Two Americas, Two New Jerseys, Two Electorates
More than five decades after the Civil Rights Act, we are still trying to unwind housing segregation and school segregation. But what about electoral segregation?
The electorate that endorsed Biden was a racial coalition, while the electorate that endorsed Trump was almost uniformly white. Just as important, the electorate that put Biden way over the top were first-time voters. Veteran voters split evenly for the major party candidates, 49% to 49%. But new voters, many of them voters of color, broke two-to-one for Biden, handing him his seven million-vote victory. No wonder Republicans would like to have fewer of these new voters return in two or four years.
If whites only had voted, Trump would not have needed to make his spurious claims of election fraud. Exit polls show that Trump won the white electorate by a huge margin, 17 percentage points, 58-41%. Trump won not just a majority of white voters and white men as expected, but white women too.
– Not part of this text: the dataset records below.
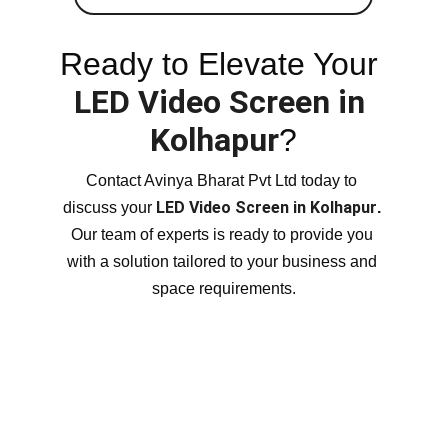
Ready to Elevate Your 
LED Video Screen in 
Kolhapur
?
Contact Avinya Bharat Pvt Ltd today to 
LED Video Screen in Kolhapur
discuss your 
.
Our team of experts is ready to provide you 
with a solution tailored to your business and 
space requirements.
So much for speculation that white women had regrets about 2016 and wouldn’t again cast their vote for Trump. He won white women by the impressive margin of 55-44%.
Young people, of course, were different, right? No. Trump won in every age category of white voters, including besting Biden by nine percentage points among white voters aged 18-34.
Surely, college makes a difference. Yes. Trump won whites without a college degree by a thumping two-to-one margin. But still, among white voters with college degrees, Trump essentially split their vote with Biden, losing by merely three percentage points, 48-51%.
So, do these huge differences in voting preferences reflect a real difference in racial attitudes? Sure. Voters who have an unfavorable view of Black Lives Matter, broke overwhelmingly for Trump, 86-14%. Those who think the criminal justice system treats all people fairly–rather than treating Black people unfairly—broke overwhelmingly for Trump, 84-14%. Those who think racism in the U.S. is “not an important problem” broke for Trump by exactly the same margin, 84-14%.
On the flip side, a majority of all voters (69%) conceded that “racism is an important problem” and voted for Biden by more than two-to-one (68-30%). A majority of all voters (53%) also agreed Black people are treated unfairly by the criminal justice system and they voted for Biden by an even wider margin, four-to-one (82-17%).
But things are different in New Jersey, right? Ours is a solid blue state where Democrats control the two US Senate seats, ten of twelve congressional seats, the governor’s mansion and both houses of the legislature. We are progressive and diverse.
But wrong. Pre-election polling revealed that if only white New Jersey had voted and not all of New Jersey, the Garden State’s 14 electors would have dropped into the Trump column. White voters preferred Trump by a margin of 48 to 44 percent.
Two parallel news stories tell the plight of the nation’s, and New Jersey’s, electoral segregation. First, Trump’s and Biden’s cabinets reflect that tale of two electorates. The loser’s cabinet was overwhelming white. The winner’s is a coalition of communities, to include five black Americans and a black Vice President. Second, Republican legislators across the nation are now furiously introducing bills to increase election “integrity,” by decreasing access to voting. The loser’s party is not thrilled about the influx of new voters, many of them voters of color, who made such an impact on the outcome.
Peter J. Woolley is a professor at Fairleigh Dickinson University where he is the founder of the FDU Poll and Director of FDU’s School of Public and Global Affairs.
(Exit polls conducted with over 15,000 voters are a bit different from the usual political polls. Pre-election polls have to guess who is really a likely voter and who is not. Some people will declare their intention to vote, but won’t vote; some will express slight interest in the election, but vote anyway. The pre-election pollster is bound to guess wrong up to 30% of the time. But the exit pollster knows exactly who has actually voted and lots more. Most importantly, exit polls tells us what types of people voted for which candidate and how they see the major issues of the day. The clearest message from the exit polls of the 2020 election is that America has two electorates. One electorate is almost exclusively white. The other consists of a varied coalition of whites, blacks and browns and others.)